Santiago corse a comprare la lavagnetta e una volta tornato indietro mise la lavagnetta in mano ad Agostina. La piccina, con mani tremanti, scrisse: "Voglio la mamma... la signora è cattiva."
"Signore... siamo orfani." disse Santiago.
"Anch'io lo sono" disse Fede. "Da otto anni."
Agostina scrisse: "E ti manca la tua mamma, angelo del parco?"
"Se mi manca? Non passa giorno senza che pensi a lei, ma sono sicuro che ogni notte, quando tu e tuo fratello chiudete gli occhi, lei viene a salutarvi con un bacio sulla fronte. Da dove si trova vi guarda sempre e anche se non può più farsi sentire, vi abbraccia quando siete tristi e quando avete paura..."
Thomas, incuriosito, si avvicinò ai tre.
"Ehi, ciao!" disse. Santiago ricambiò, mentre Agostina si limitò a fare un cenno con la mano. "Sei muta?"
"Thomas!" lo richiamò il fratello, ma senza suonare troppo duro.
"Scusa, non ti volevo offendere!" disse Thomas, notando gli occhi tristi di Agostina.
Ma non ebbero il tempo di approfondire, perché la signora che prima stava tirando la bambina corse verso di loro.
"Scusi, signore" disse, "mi perdoni, mi sono sfuggiti."
"E per cosa? Sono molto carini, non mi hanno infastidito per niente" disse sorridendo lui. Agostina tremava tra le sue braccia e lui posò una mano sulla spalla della donna e disse: "Non li sgridi, la prego! Io so cosa vuol dire essere orfano. Loro si sentono persi e non hanno punti fermi, ora... cerchi di capirli, la prego!"
Per qualche strana ragione, sentendo quella mano calda sulla pelle, la donna sentiva anche tutta la rabbia fluire via dalle sue membra.
"Ehm... bene... venite, bambini." disse con una voce stranamente dolce.
"Ciao Santiago! Ciao Agostina" salutarono contemporaneamente i due fratelli Fritzenwalden.
"Ciao." salutò Santiago, e Agostina nascose la lavagnetta sotto il suo vestitino logoro e rattoppato, poi entrambi i fratelli seguirono la donna.
"Fede..." sussurrò Thomas.
"Cosa c'è, Tommy?" chiese gentilmente il fratello.
"Sono molto fortunato... tu sei tornato e io come riferimento ho te e Flor. E poi non mi tocca stare in orfanotrofio, ma quei due bambini sembrano tristi..."
"È vero, sembrano tristi" confermò lui.
"Non si può fare niente per loro?" chiese Thomas. "Secondo me la signora li pic..."
"Shhh, parla piano!" lo avvertì Fede, vedendo che la donna non era molto distante. "Comunque non lo so... facciamo così: se ora stai meglio e ti sei divertito torniamo a casa e ne parliamo anche con Flor, va bene? Vedrai che qualcosa da fare per loro ci sarà sicuramente."

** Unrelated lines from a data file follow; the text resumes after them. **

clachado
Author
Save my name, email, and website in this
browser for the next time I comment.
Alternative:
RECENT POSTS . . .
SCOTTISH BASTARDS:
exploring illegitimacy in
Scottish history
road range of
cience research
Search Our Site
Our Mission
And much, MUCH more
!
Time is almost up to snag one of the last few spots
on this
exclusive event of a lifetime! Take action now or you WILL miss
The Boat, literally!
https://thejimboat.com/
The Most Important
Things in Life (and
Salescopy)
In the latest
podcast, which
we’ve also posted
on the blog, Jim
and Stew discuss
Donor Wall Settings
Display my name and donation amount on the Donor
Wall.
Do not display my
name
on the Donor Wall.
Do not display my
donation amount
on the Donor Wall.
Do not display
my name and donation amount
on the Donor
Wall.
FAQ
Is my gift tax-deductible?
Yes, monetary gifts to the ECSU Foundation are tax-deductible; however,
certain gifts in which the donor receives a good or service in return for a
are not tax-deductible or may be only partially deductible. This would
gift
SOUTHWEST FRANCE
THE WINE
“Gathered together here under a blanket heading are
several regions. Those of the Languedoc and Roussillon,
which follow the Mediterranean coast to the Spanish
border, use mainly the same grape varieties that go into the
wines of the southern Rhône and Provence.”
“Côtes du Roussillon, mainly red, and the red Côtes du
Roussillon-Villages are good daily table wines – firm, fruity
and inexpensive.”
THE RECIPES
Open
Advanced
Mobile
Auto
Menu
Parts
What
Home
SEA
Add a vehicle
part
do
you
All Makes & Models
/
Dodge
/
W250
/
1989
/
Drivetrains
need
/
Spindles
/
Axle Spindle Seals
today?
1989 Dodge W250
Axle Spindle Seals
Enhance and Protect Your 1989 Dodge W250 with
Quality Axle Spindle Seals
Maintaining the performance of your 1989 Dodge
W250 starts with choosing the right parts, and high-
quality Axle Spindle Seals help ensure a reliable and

Thomas sorrise: per natura era un ragazzino sensibile, e le braccia graffiate della bambina l'avevano scosso molto, oltre al suo silenzioso dolore.

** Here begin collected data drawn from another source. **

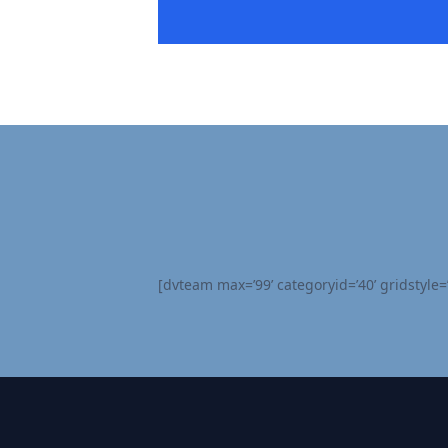
[dvteam max=’99’ categoryid=’40’ gridstyle=’s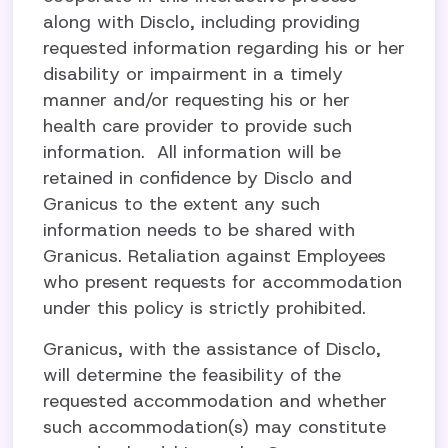
along with Disclo, including providing
requested information regarding his or her
disability or impairment in a timely
manner and/or requesting his or her
health care provider to provide such
information. All information will be
retained in confidence by Disclo and
Granicus to the extent any such
information needs to be shared with
Granicus. Retaliation against Employees
who present requests for accommodation
under this policy is strictly prohibited.
Granicus, with the assistance of Disclo,
will determine the feasibility of the
requested accommodation and whether
such accommodation(s) may constitute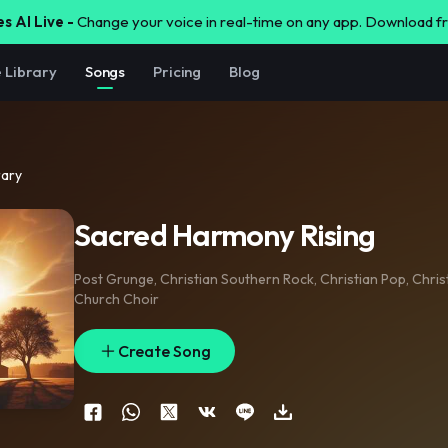
s AI Live -
Change your voice in real-time on any app. Download 
e Library
Songs
Pricing
Blog
rary
Sacred Harmony Rising
Post Grunge
,
Christian Southern Rock
,
Christian Pop
,
Chris
Church Choir
Create Song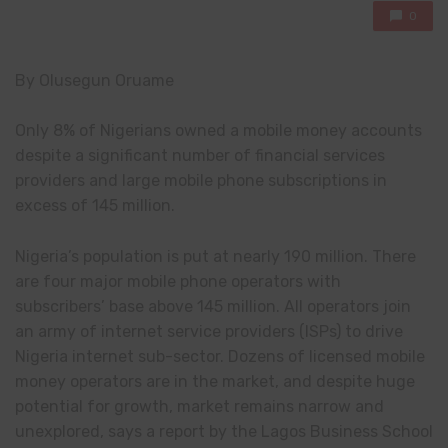
0
By Olusegun Oruame
Only 8% of Nigerians owned a mobile money accounts
despite a significant number of financial services
providers and large mobile phone subscriptions in
excess of 145 million.
Nigeria’s population is put at nearly 190 million. There
are four major mobile phone operators with
subscribers’ base above 145 million. All operators join
an army of internet service providers (ISPs) to drive
Nigeria internet sub-sector. Dozens of licensed mobile
money operators are in the market, and despite huge
potential for growth, market remains narrow and
unexplored, says a report by the Lagos Business School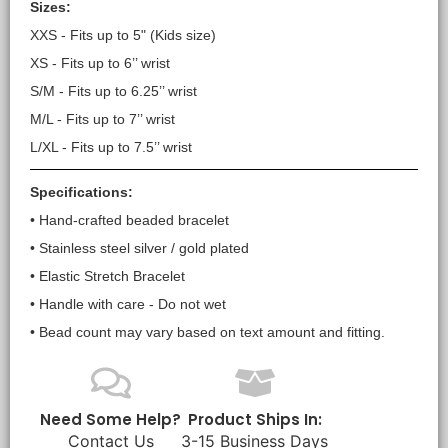
Sizes:
XXS - Fits up to 5" (Kids size)
XS - Fits up to 6’’ wrist
S/M - Fits up to 6.25’’ wrist
M/L - Fits up to 7’’ wrist
L/XL - Fits up to 7.5’’ wrist
Specifications:
• Hand-crafted beaded bracelet
• Stainless steel silver / gold plated
• Elastic Stretch Bracelet
• Handle with care - Do not wet
• Bead count may vary based on text amount and fitting.
Need Some Help?
Product Ships In:
Contact Us
3-15 Business Days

I due fratelli tornarono a casa e Flor li accolse all'entrata.
"Ehi! Che belli che siete, con il viso baciato dal Sole!" disse stampando un bacio sulla guancia a Thomas e uno al suo principe. "Ehi... che è successo? Non vi siete divertiti?"
"È stato strafico passare il tempo con mio fratello, Flor!" esclamò Thomas. "Però... poi abbiamo visto due bambini dell'orfanotrofio... sembravano molto tristi, sai? Io li odio, gli orfanotrofi!"

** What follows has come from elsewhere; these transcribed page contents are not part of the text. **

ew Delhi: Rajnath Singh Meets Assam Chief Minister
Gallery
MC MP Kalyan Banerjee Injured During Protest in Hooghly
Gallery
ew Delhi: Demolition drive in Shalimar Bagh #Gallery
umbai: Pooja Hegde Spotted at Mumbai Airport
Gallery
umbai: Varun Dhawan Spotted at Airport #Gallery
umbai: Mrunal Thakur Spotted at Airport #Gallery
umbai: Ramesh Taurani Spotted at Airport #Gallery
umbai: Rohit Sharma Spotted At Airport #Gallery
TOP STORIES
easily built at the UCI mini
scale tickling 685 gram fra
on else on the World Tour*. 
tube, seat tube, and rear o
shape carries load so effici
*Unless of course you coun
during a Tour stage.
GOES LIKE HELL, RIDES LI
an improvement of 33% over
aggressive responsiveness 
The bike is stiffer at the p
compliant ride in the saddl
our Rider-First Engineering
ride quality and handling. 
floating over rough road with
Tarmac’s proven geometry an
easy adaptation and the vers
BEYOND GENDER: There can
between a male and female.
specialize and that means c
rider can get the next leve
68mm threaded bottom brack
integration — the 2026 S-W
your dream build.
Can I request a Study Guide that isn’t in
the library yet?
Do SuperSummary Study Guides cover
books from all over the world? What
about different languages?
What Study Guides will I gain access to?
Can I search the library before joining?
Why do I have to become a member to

Al sentir parlare di bambini, Flor s'intenerì praticamente all'istante. Andarono tutti e tre in camera sua e Thomas le raccontò tutto.
"Oh, ragazzi... santo cielo, è orribile! Dobbiamo portarli via subito" disse Flor, decisa.
"Aspetta... se quella donna gestisce un orfanotrofio, potrebbe incastrarci e riprendersi i bambini, nel caso in cui decidessimo di portarglieli via così, di colpo." disse Fede.
"Ma se è vero che quella donna li picchia non possiamo lasciarli a loro stessi!" esclamò Flor.
"No! Certo che no" disse Fede. "Però... potremmo andare a vedere cosa si fa in quel posto... in incognito. I due bambini avevano una divisa con il nome dell'istituto."
"E come..." iniziò Flor, ma qualcuno suonò il campanello. Non era la strega, perché con il fioretto di Fede incastonato nel Cristallo non poteva entrare direttamente, ma Bonilla, che di poteri non ne aveva, non venne respinto dal fioretto, quindi lei decise di mandare lui.
"Pericolo! Pericolo! Pupazzo di neve, messaggero della strega!" esclamò Robertina entrando nella stanza.
"Oh santo cielo... ai posti di combattimento!" esclamò Flor.